Celebrazione della speranza quella odierna.
Torna ogni anno questa festa a ricordarci che quando Dio ha a che fare con l’uomo non elabora teorie né consegna dottrine ma suscita eventi che interpellano la libertà degli interlocutori e coinvolge persone che siano segno del suo impenitente desiderio di ristabilire alleanza con l’umanità. Dio vuole legarsi all’uomo tanto da offrire un segno che pure non è richiesto: un bambino. È lui a prendere l’iniziativa anche se Acaz di turno dietro una mancanza di fede preferirà non legarsi a Dio, perseguendo la propria strada. Acaz sa che chiedere a Dio un segno significherebbe compromettersi.
E per tutta risposta Dio perde la pazienza: non vi basta di stancare la pazienza degli uomini, perché ora vogliate stancare anche quella del mio Dio? E quando perde la pazienza Dio ritesse legami.Ecco il vangelo: anche di fronte all’ostinata incredulità dell’uomo Dio non cessa di suscitare vita. Dio non abbandona l’umanità all’esperienza della tenebra. Ad una umanità indebolita dal peccato e smarrita dal dubbio, Dio invia Gabriele, fortezza di Dio. Dà speranza sapere che anche le nostre fragilità stanno a cuore a Dio e sono costantemente sorrette dalla sua forza.
E oggi celebriamo appunto un evento: Dio sceglie di venire ad abitare in un cuore e in una casa, il cuore e la casa di Maria. Ma Maria non abita una terra ortodossa, abita, piuttosto una terra di confine qual era la Galilea. A Dio sta a cuore ogni nostra marginalità se è vero che i passi della salvezza hanno inizio in Galilea e termineranno in Galilea, là dove il Risorto darà appuntamento ai discepoli.
Il tutto in una condizione di impossibilità: Dio fa grazia ad una coppia a tutta prima infeconda.

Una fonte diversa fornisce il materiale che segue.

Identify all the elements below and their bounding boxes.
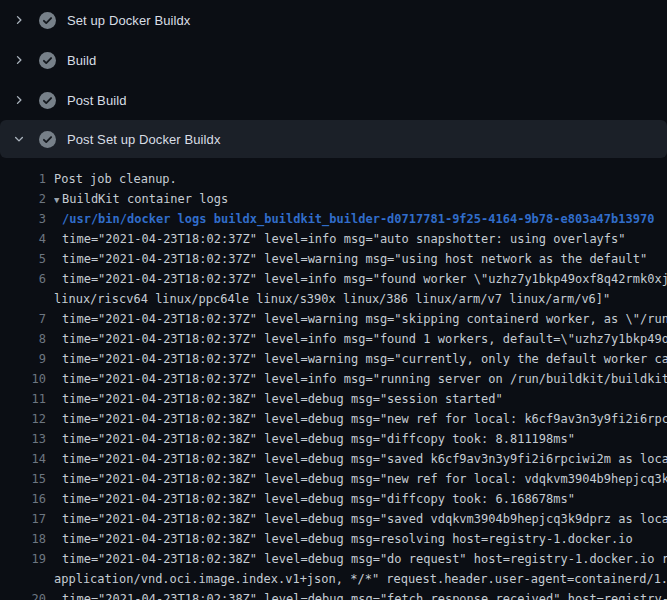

A una vergine, dice il vangelo, viene fatta questa proposta. Cosa può voler dire per noi? Non perché gli interessi la nostra fisicità intatta, ma la freschezza del cuore. Verginità come capacità di accettare di vederci per quello che siamo. È il coraggio e l’umiltà di toglierci le maschere, di accettare ogni nostro aspetto per esprimere disponibilità nei confronti del nuovo, dell’inedito, il non essere schiavi del già visto.
Questa capacità di apertura interiore che diventa libera accoglienza, è la condizione perché possa avvenire l’incarnazione del divino nell’umano ancora ora, ancora qui.
A Maria l’angelo annuncia: il Signore è con te. Nessuno di noi è solo. Nessuno è abbandonato ad un destino cieco e insensato. È a noi che viene ripetuto: il Signore cammina al tuo fianco anche in questo frangente in cui forse sperimenti tutta la tua personale infecondità.
La storia, anche la tua, non è vuota ma è riempita di compagnia divina: i tuoi giorni non sono mai giorni di solitudine ma sempre giorni accompagnati. Qualcuno condivide con te il pane della gioia come il pane dell’afflizione. A ciascuno Dio ripete: io ci sono, ci sono per te.
Non temere… Come si fa a non aver paura? Puoi non aver paura perché Dio è colui che abbassa i cieli e discende: nulla è più irraggiungibile. Dio stesso si è abbassato per raggiungerti. Non è più in alto. Forse qualcosa della tua vita già comincia ad assomigliargli. Prova a scrutarne i segni del suo apparire. Forse qualcosa anche dentro di te già indica il rigonfiamento della sua presenza proprio come quello di una donna in attesa che a suo tempo partorirà.
Nulla è impossibile a Dio. E l’impossibile – lo sappiamo – si è già realizzato. E si è realizzato perché una ragazza ha offerto se stessa, ha offerto il suo grembo. Da quel giorno l’impossibile è divenuto la via ordinaria dell’umanità.
Scopriamo così che si è credenti solo se accettiamo di tentare le cose impossibili. Non c’è altra strada se vogliamo che il Cristo entri ancora nella nostra storia personale e sociale come segno di una presenza divina che altrimenti rischia di rimanerci nascosta.
Maria non sa ancora come accadrà quello che l’angelo le ha annunciato; nondimeno, però, pur senza sapere come è possibile, sa che è possibile. Per questo si farà discepola della vita che diventerà per lei il luogo e il tramite mediante il quale il Signore le offrirà indicazioni. Prima ancora che il suo corpo è la sua obbedienza ad offrire un grembo a ciò che il Signore vorrà compiere in lei e attraverso di lei.